Il presidente del Consiglio regionale Mauro Bordin ha allargato lo sguardo: "La CDA è diventata un punto di riferimento a livello nazionale. Avete saputo appassionare una regione intera e questo è un risultato che va oltre il campo". Non è un dettaglio. In un’epoca in cui lo sport spesso fatica a creare legami autentici, Talmassons è riuscita a costruire un’identità forte, riconoscibile, condivisa.
A rappresentare il club, il direttore generale Fabrizio Cattelan ha riportato tutto al lavoro quotidiano: "Essere qui oggi significa aver rispettato i programmi. Questo risultato è frutto di sacrificio, dedizione e di un lavoro corale tra società, staff e giocatrici". Una dichiarazione che conferma la solidità del progetto, costruito con l’idea di durare nel tempo e non di vivere una stagione isolata.
A chiudere la cerimonia è stato il presidente della Regione, Massimiliano Fedriga, che ha ricevuto una medaglia simbolica dalla società: "La CDA Talmassons è motivo di orgoglio per il Friuli Venezia Giulia.

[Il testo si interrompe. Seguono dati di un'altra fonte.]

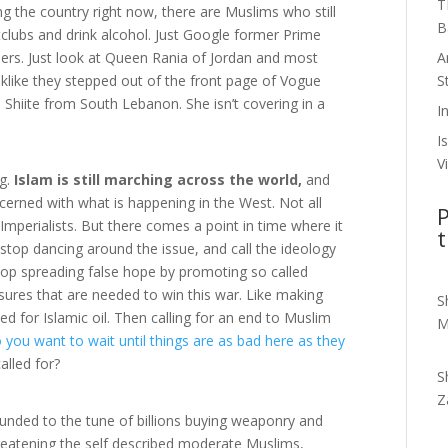
T
g the country right now, there are Muslims who still
B
ghtclubs and drink alcohol. Just Google former Prime
A
bers. Just look at Queen Rania of Jordan and most
S
klike they stepped out of the front page of Vogue
Shiite from South Lebanon. She isn’t covering in a
I
I
V
ng.
Islam is still marching across the world,
and
erned with what is happening in the West. Not all
P
mperialists. But there comes a point in time where it
t
 stop dancing around the issue, and call the ideology
stop spreading false hope by promoting so called
sures that are needed to win this war. Like making
S
eed for Islamic oil. Then calling for an end to Muslim
M
 you want to wait until things are as bad here as they
lled for?
S
Z
unded to the tune of billions buying weaponry and
hreatening the self described moderate Muslims,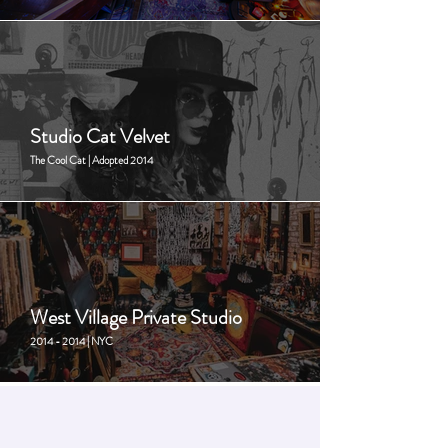
Studio Cat Velvet
The Cool Cat | Adopted 2014
West Village Private Studio
2014 - 2014 | NYC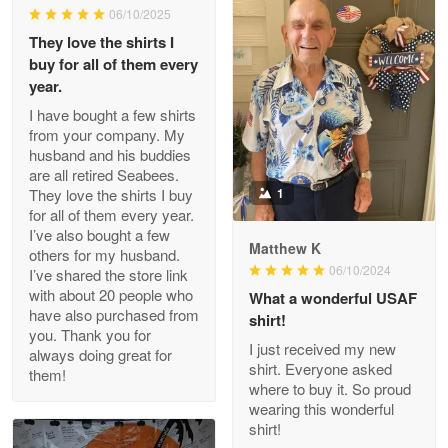
06/10/2025
They love the shirts I
Reply from Proudvet365
May 26
buy for all of them every
Read more
year.
I have bought a few shirts
from your company. My
husband and his buddies
Clarence Edmundson
are all retired Seabees.
May 8
They love the shirts I buy
1
My order was exceptional…
for all of them every year.
I’ve also bought a few
Matthew K
others for my husband.
Reply from Proudvet365
May 8
06/10/2024
I’ve shared the store link
Read more
with about 20 people who
What a wonderful USAF
have also purchased from
shirt!
you. Thank you for
I just received my new
always doing great for
shirt. Everyone asked
them!
Joanie
where to buy it. So proud
Apr 29
wearing this wonderful
The quality of the product is…
shirt!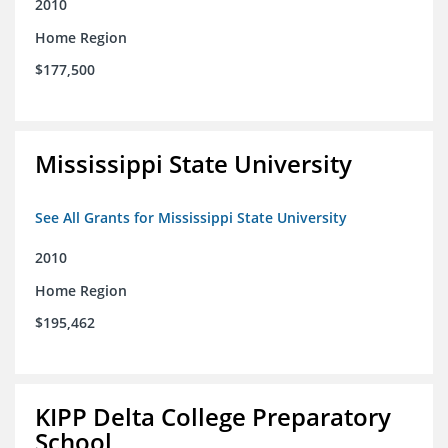
2010
Home Region
$177,500
Mississippi State University
See All Grants for Mississippi State University
2010
Home Region
$195,462
KIPP Delta College Preparatory
School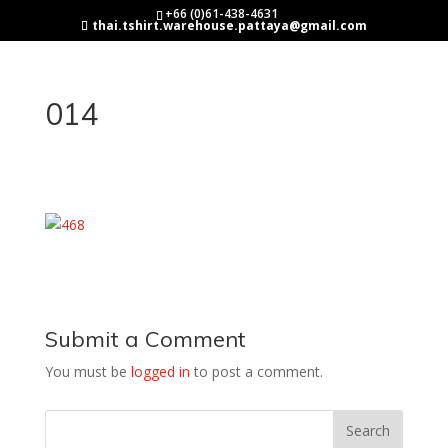
+66 (0)61-438-4631
thai.tshirt.warehouse.pattaya@gmail.com
014
Submit a Comment
You must be
logged in
to post a comment.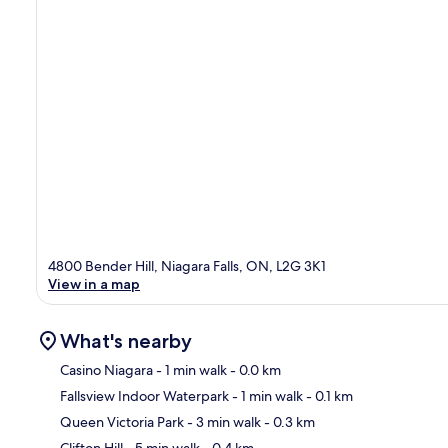
4800 Bender Hill, Niagara Falls, ON, L2G 3K1
View in a map
What's nearby
Casino Niagara
- 1 min walk
- 0.0 km
Fallsview Indoor Waterpark
- 1 min walk
- 0.1 km
Ma
Queen Victoria Park
- 3 min walk
- 0.3 km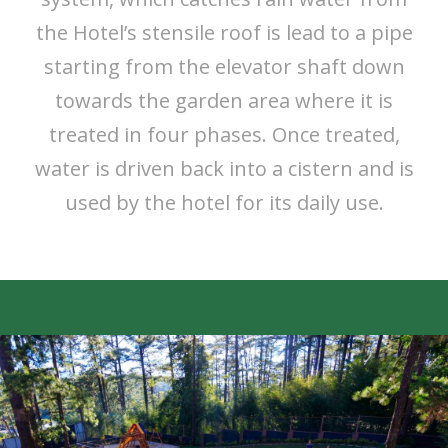
the Hotel’s stensile roof is lead to a pipe
starting from the elevator shaft down
towards the garden area where it is
treated in four phases. Once treated,
water is driven back into a cistern and is
used by the hotel for its daily use.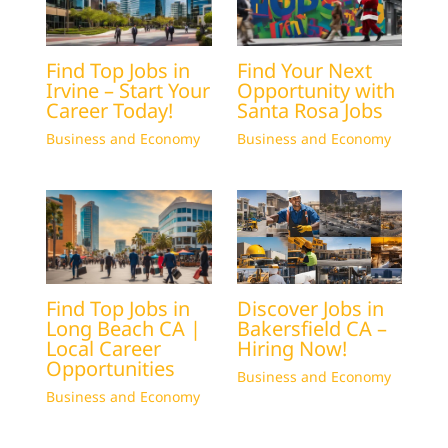
Find Top Jobs in
Find Your Next
Irvine – Start Your
Opportunity with
Career Today!
Santa Rosa Jobs
Business and Economy
Business and Economy
Find Top Jobs in
Discover Jobs in
Long Beach CA |
Bakersfield CA –
Local Career
Hiring Now!
Opportunities
Business and Economy
Business and Economy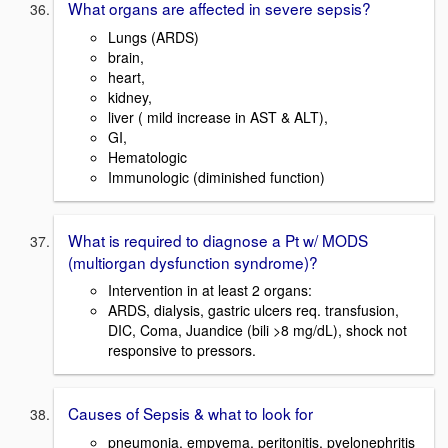
What organs are affected in severe sepsis?
Lungs (ARDS)
brain,
heart,
kidney,
liver ( mild increase in AST & ALT),
GI,
Hematologic
Immunologic (diminished function)
What is required to diagnose a Pt w/ MODS
(multiorgan dysfunction syndrome)?
Intervention in at least 2 organs:
ARDS, dialysis, gastric ulcers req. transfusion,
DIC, Coma, Juandice (bili >8 mg/dL), shock not
responsive to pressors.
Causes of Sepsis & what to look for
pneumonia, empyema, peritonitis, pyelonephritis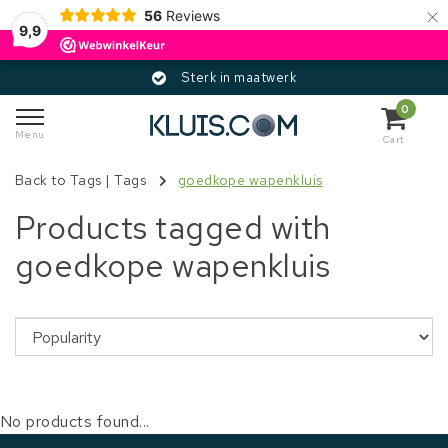
×
56
Reviews
9,9
Sterk in maatwerk
0
Menu
Cart
Back to Tags
|
Tags
goedkope wapenkluis
Products tagged with
goedkope wapenkluis
No products found...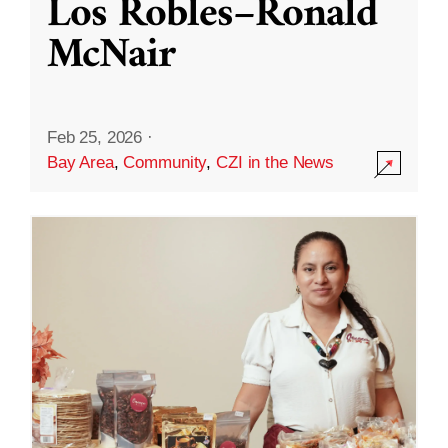
Los Robles–Ronald
McNair
Feb 25, 2026
·
Bay Area
,
Community
,
CZI in the News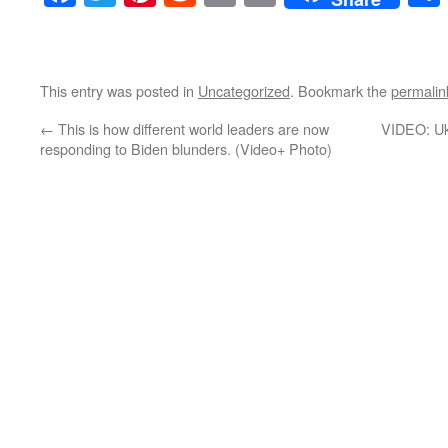
This entry was posted in
Uncategorized
. Bookmark the
permalin
←
This is how different world leaders are now
VIDEO: Uk
responding to Biden blunders. (Video+ Photo)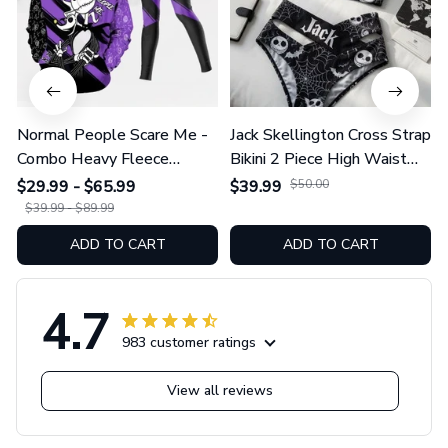
Normal People Scare Me -
Jack Skellington Cross Strap
Combo Heavy Fleece
Bikini 2 Piece High Waist
Hoodie And Leggings
Swimsuit Set GINNBC1754
$29.99 - $65.99
$39.99
$50.00
GINNBC1753
$39.99 - $89.99
ADD TO CART
ADD TO CART
4.7
983 customer ratings
View all reviews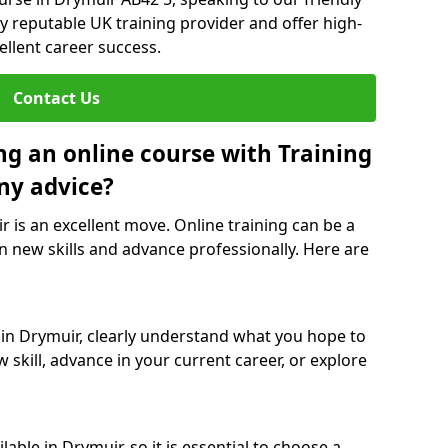
y reputable UK training provider and offer high-
ellent career success.
Contact Us
ng an online course with Training
ny advice?
r is an excellent move. Online training can be a
n new skills and advance professionally. Here are
 in Drymuir, clearly understand what you hope to
 skill, advance in your current career, or explore
able in Drymuir, so it is essential to choose a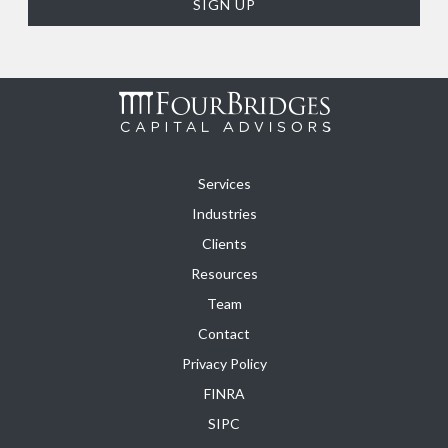
Services
Industries
Clients
Resources
Team
Contact
Privacy Policy
FINRA
SIPC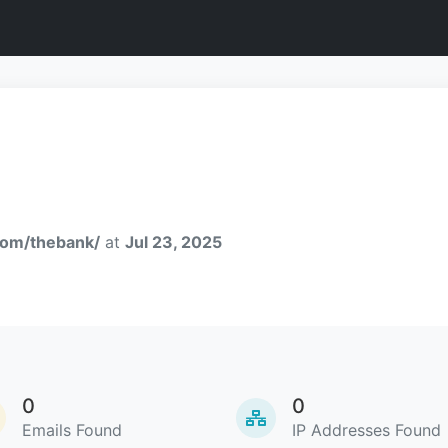
com/thebank/
at
Jul 23, 2025
0
0
Emails Found
IP Addresses Found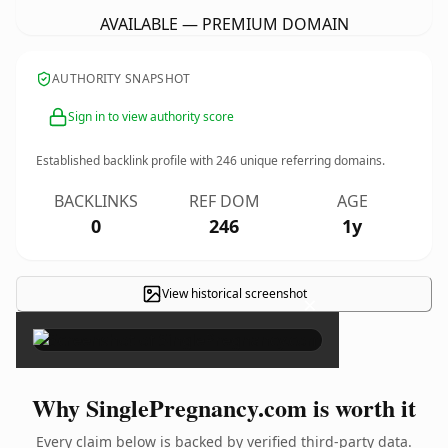
AVAILABLE — PREMIUM DOMAIN
AUTHORITY SNAPSHOT
Sign in to view authority score
Established backlink profile with
246
unique referring domains.
BACKLINKS
REF DOM
AGE
0
246
1y
View historical screenshot
×
Why SinglePregnancy.com is worth it
Every claim below is backed by verified third-party data.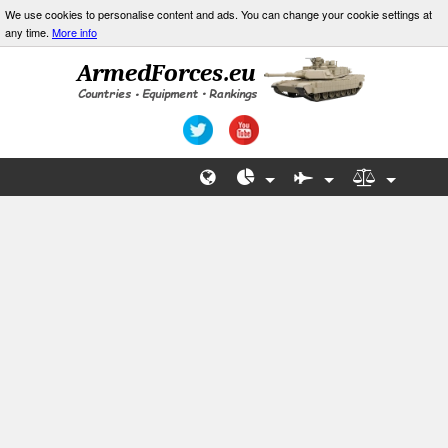
We use cookies to personalise content and ads. You can change your cookie settings at
any time.
More info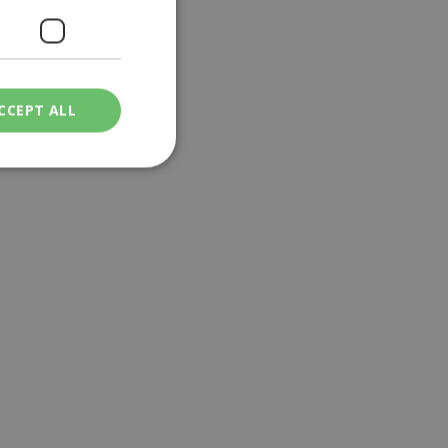
CCEPT ALL
ied
. The website cannot
een humans and
in order to make
.
ν επιλεγμένη
een humans and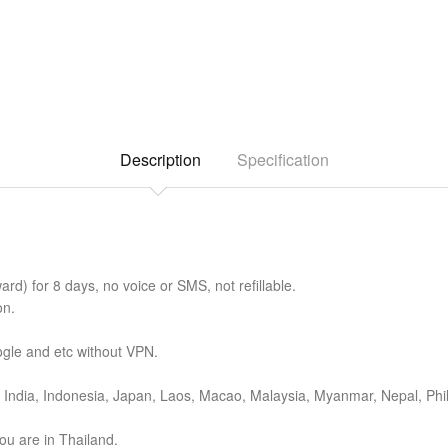
Description
Specification
d) for 8 days, no voice or SMS, not refillable.
on.
gle and etc without VPN.
India, Indonesia, Japan, Laos, Macao, Malaysia, Myanmar, Nepal, Phil
ou are in Thailand.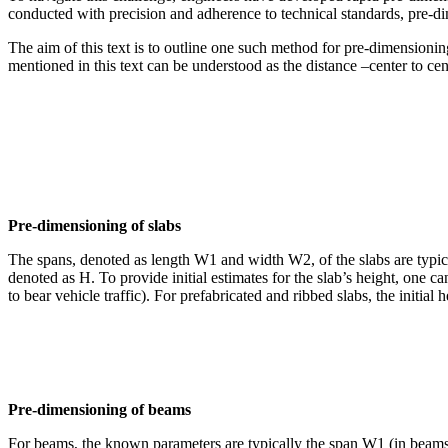
conducted with precision and adherence to technical standards, pre-dim
The aim of this text is to outline one such method for pre-dimensionin
mentioned in this text can be understood as the distance –center to ce
Pre-dimensioning of slabs
The spans, denoted as length W1 and width W2, of the slabs are typica
denoted as H. To provide initial estimates for the slab’s height, one c
to bear vehicle traffic). For prefabricated and ribbed slabs, the initia
Pre-dimensioning of beams
For beams, the known parameters are typically the span W1 (in beams 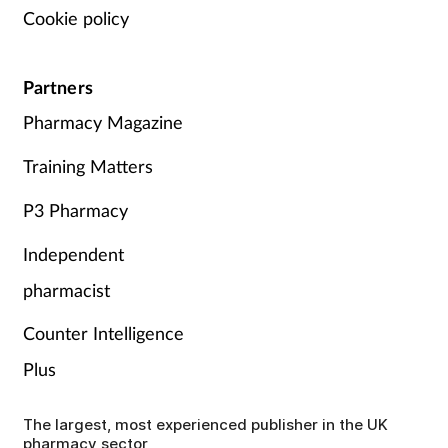
Cookie policy
Partners
Pharmacy Magazine
Training Matters
P3 Pharmacy
Independent
pharmacist
Counter Intelligence
Plus
The largest, most experienced publisher in the UK
pharmacy sector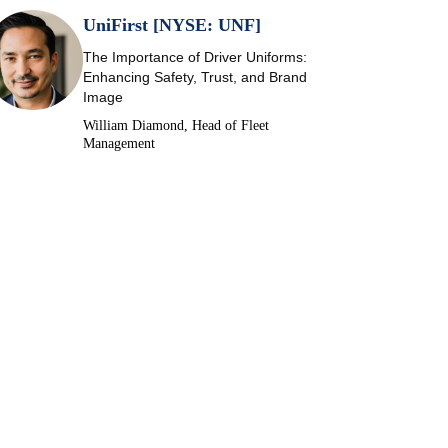
UniFirst [NYSE: UNF]
The Importance of Driver Uniforms:
Enhancing Safety, Trust, and Brand
Image
William Diamond, Head of Fleet
Management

Non è un caso che grandi eventi scelgano questa regione: anche grazie a realtà come la vostra". E poi un passaggio chiave, che guarda al futuro: "State contribuendo a far crescere il movimento, avvicinando giovani a questo sport. Avete dimostrato di essere un progetto solido, non un fuoco di paglia".
Le premiazioni di FIPAV e CONI hanno chiuso formalmente la giornata, ma il significato resta aperto. Perché questa non è la fine di un percorso, ma l’inizio di una nuova sfida. La Serie A1 non è solo un traguardo raggiunto, ma un livello da mantenere, da onorare, da vivere con la stessa identità che ha portato fin qui. Talmassons ha già dimostrato di saper sorprendere. Ora dovrà dimostrare di saper restare. E, a giudicare da ciò che si è visto in questa stagione, le basi per farlo ci sono tutte.